Arts & CultureCampus & City

Brilliance and vulgarity at Edmonton’s Clown Festival

Thanks to Krusty the Clown, the work of the Insane Clown Posse, and the cultural foothold that the horror film clown has held ever since Stephen King’s It, we’ve become skeptical to the idea that clowns can be fun, and even funny.

Edmonton’s first annual clown festival took place last weekend at La Cité Francophone’s L’Uni Théâtre to showcase and celebrate clowning in all its varieties. Beyond your typical red-nosed-white-faced clown trope, these entertainers explored mature themes that dovetailed with experimental forms of theatre. They were also hilarious.

I arrived to Sunday’s short clown series inexcusably 10 minutes late and when I asked the man at the door if I could still enter, he shrugged his shoulders and exhaled, “It’s just a clown show.”

The series’ third, and most memorable show, “Exposing the Mould,” featured Shitstick and Fuckface, a Buffon-esque pair who sought to educate the audience on romantic relationships.
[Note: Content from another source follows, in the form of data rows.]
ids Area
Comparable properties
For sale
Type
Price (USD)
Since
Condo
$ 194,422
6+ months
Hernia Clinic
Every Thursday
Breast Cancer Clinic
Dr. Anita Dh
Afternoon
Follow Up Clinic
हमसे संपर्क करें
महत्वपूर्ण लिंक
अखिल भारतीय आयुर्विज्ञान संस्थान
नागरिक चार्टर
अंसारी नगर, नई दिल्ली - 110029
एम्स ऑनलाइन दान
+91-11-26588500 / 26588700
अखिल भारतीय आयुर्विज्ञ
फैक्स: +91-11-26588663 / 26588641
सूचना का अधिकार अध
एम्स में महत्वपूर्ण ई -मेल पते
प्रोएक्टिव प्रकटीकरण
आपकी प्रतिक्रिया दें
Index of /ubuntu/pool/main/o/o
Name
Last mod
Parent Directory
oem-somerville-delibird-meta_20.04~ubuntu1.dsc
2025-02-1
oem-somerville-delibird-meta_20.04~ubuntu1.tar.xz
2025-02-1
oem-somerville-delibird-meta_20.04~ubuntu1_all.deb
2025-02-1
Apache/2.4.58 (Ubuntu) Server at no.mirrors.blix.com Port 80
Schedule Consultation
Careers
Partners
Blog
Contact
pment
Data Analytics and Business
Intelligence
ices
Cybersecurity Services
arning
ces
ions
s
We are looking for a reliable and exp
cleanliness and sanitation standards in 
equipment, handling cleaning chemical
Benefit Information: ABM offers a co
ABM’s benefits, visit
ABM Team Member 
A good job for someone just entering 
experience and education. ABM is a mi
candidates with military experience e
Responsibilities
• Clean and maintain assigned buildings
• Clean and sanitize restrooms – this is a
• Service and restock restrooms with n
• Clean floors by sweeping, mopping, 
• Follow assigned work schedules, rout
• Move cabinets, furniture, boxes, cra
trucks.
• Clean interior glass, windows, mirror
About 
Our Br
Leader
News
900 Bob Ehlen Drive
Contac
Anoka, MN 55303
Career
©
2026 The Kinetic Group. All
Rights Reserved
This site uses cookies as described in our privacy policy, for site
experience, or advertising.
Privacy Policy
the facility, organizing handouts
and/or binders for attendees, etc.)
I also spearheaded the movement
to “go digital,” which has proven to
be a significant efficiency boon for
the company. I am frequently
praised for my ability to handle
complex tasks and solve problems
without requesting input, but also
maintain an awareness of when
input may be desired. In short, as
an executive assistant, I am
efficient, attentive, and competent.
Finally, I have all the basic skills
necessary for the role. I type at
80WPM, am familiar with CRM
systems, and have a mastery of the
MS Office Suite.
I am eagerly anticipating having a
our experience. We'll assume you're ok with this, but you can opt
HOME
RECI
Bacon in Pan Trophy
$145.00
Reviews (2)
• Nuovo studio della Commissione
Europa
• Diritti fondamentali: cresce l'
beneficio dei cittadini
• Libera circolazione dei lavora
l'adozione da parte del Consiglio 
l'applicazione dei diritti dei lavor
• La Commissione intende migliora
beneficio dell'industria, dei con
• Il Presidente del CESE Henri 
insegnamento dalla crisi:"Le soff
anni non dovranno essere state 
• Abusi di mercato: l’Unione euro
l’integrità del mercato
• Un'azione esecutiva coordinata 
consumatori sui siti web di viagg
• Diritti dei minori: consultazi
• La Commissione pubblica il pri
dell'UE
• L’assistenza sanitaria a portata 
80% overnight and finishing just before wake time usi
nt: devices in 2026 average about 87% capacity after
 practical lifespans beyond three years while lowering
The two lovers presented examples of good and bad communication techniques while allowing the audience to throw small loaves of bread at them whenever they felt “offended.” The play’s raunchiness was validated when an elderly woman sitting in the front row left the moment Shitstick announced, on the topic of virginity, “it doesn’t count if it’s in your butt.” The couple continued to faux-bone onstage while smearing faux-shit on themselves. The play was certainly in the vein of the grotesque, but as a rule grotesque is always a parody of something. So what did “Exposing the Mould” satirize? I initially wanted to pin it down as a mockery of Dr. Phil, Maury, et al., but realized, with a loaf of bread in each of my hands, and moments before they become projectiles, that “Exposing the Mould” lambasted our affectation of outrage culture. Audiences love a good scandal, but a scandal where we can first laugh at “Oh wow, a man cleaning up! He must be an immigrant,” and then stage our disgust for it is the ultimate safe space.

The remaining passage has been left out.